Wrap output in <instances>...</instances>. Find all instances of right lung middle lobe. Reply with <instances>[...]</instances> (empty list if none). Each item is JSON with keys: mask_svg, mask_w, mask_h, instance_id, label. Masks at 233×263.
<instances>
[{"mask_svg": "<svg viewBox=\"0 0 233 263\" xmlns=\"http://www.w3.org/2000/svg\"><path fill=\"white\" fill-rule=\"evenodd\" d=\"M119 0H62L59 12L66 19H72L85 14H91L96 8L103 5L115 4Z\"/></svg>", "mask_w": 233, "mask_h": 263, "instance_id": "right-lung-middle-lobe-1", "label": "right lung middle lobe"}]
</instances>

★ ★ ★ ★ ★

**YOUR GOAL:** Write down the entire listing above verbatim.

**EXERCISE OUTPUT:**
Wrap output in <instances>...</instances>. Find all instances of right lung middle lobe. Reply with <instances>[...]</instances> (empty list if none). Each item is JSON with keys: mask_svg, mask_w, mask_h, instance_id, label. Masks at 233×263.
<instances>
[{"mask_svg": "<svg viewBox=\"0 0 233 263\" xmlns=\"http://www.w3.org/2000/svg\"><path fill=\"white\" fill-rule=\"evenodd\" d=\"M119 0H62L59 12L66 19H72L85 14H91L96 8L103 5L115 4Z\"/></svg>", "mask_w": 233, "mask_h": 263, "instance_id": "right-lung-middle-lobe-1", "label": "right lung middle lobe"}]
</instances>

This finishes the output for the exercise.